第6話 人間 -2
怯えている男には、ちゃんと日に三食食べさせた。言わば食糧だ。やせ衰えさせるわけには行かない。食事の時以外は催眠効果で眠らせている。
3週間ほど経った夜中。セナはその部屋に入った。いつもならもっと間が空くのだが、すごそばに食糧があるという意識がセナに飢餓に似たものを感じさせた。そうなるともうダメだ。欲求には勝てない。この状態を放っておけば誰彼構わず手を出してしまいかねない。
男を俯せにして覆い被さった。足のつかない強盗。いつものように分散して飲まずに済む相手。セナは男の血をきれいに吸い尽くした。
車に運び、トランクに入れて町を出る。男の住まいとは別の方向で海の近くに。もちろん、すぐに身元の分かるものはとっくに焼いてしまっている。
窓から潮の香りが入ってくると車を止めた。道路以外に車を入れるとタイヤ痕が残り、バレる元にもなる。ほんの少し軽くなった男を肩に担いで軽やかに歩いていく。地面にはさほど足跡もつかない。崖まで行って男の体を遠くに放り投げた。そのまま帰宅の途につく。
本当に久しぶりだ、吸い尽くすほどに飲んだのは。なつかしい余韻に酔いしれる。
戻った時にはもう夜明けが近かった。少し横になる。当分は飢餓状態にならないだろう。
「人間の血ってどんな味がするの? 鉄の味?」
ある日またもや雫の質問タイムが始まった。捕まるとすぐにセンターに連行されてしまうから、世間のヴァンパイアに対する知識なんか偏っている。
「甘いよ、そうだなぁ……月並みな例えだけど芳醇でフルーティーなワインって感じかな」
「へぇ、甘いんだ。小説とおんなじなのね。なんだっけ……『酔いしれる』?」
「そうそう」
「肉じゃがとはだいぶ違うね」
そう言って雫は笑った。今雫は肉じゃがを作っている。セナはこれに嵌っていた。ここ二週間、毎回肉じゃがだ。作っただけ食べてしまうから多めに用意しても意味が無い。だが、これはこれで雫の優越感をくすぐっている。
雫がお玉を持ったまま振り返った。
「どれくらいの間隔で飲みたくなるの?」
「んー、その時による」
「そういう時教えてね、近寄らないから」
「大丈夫だって。祐斗や雫たちは食事の対象にしてないよ」
「そういうこと出来るの?」
「出来るよ」
「ヴァンパイアってみんなそう?」
「さぁな、ヴァンパイアによるんじゃないかな。ヒロみたいな節操無しだっているし」
同情の余地はなかった。ヒロが捕まったのは、友人を襲ったからだ。しかも噛み痕を首筋にしっかり残し、友人は死にかけた。まるで小説に出て来る悪いヴァンパイアの見本みたいだ。
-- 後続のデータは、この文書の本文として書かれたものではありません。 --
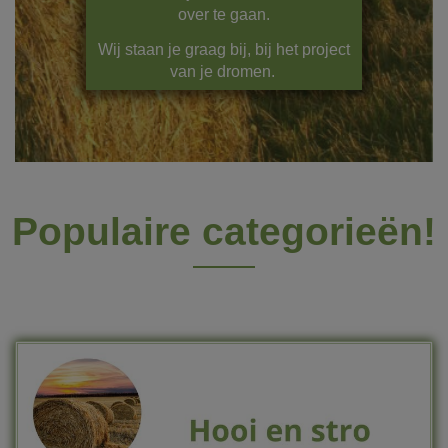
over te gaan.
Wij staan je graag bij, bij het project
van je dromen.
Populaire categorieën!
(中途半端に吸うんなら吸い切って死体を始末すりゃいいんだ。友人だから殺せなかったなんて論外だ)
この先ヒロは繋がれたまま、ずっと人間に血を採取され続けることだろう。その血は富裕層に流れていく。人間は勘違いしているのだ、ヴァンパイアの血を研究すればいつかは不老不死になれるのだと。その結果
疑似ヴァンパイアの末路は憐れだ。己を守る術も知らず、ひっきりなしに血を求め、理性さえも捨て去り研究材料にもならずに切り捨てられる。
「ね! ヴァンパイアに血を吸われたらヴァンパイアになっちゃうってホント?」
「それこそデタラメだ。実際分かってるじゃないか、ヴァンパイアの血を摂取し過ぎるとヴァンパイアになるって」
「そっかぁ……不老不死にはなれないってこと?」
「お前の頭の中の構造、見てみたいよ」
姉の栞に血をやったのは一回きりだ。だからヴァンパイア化していない。量の問題じゃない、回数なのだ。
セナにだって分からないことはある。
――人間とヴァンパイア……どっちが搾取される側なんだろうな
こればかりは分かる時は来ないに違いない。
ヒロから自分の居所を知られることは無いと知っている。それはヴァンパイアの血の結束だ。命が懸かっても仲間を売らない。人間とは違う、それは鉄の掟だ。それでもヒロと親交のあった者たちは一様に疑われ、センターに呼び出された。
その中でセナは早々に対象から外された。ピアスをしている。取り調べの時に調査員がわざとこぼした熱々のお茶で火傷をした。そして、一児の父親だ。
「帰っていいですよ」
「良かった! 息子を知り合いに預けて来たんです。助かります」
車に乗った時には火傷の痕は消えている。だが再現が必要ならいつでも容易に復活させられるだろう。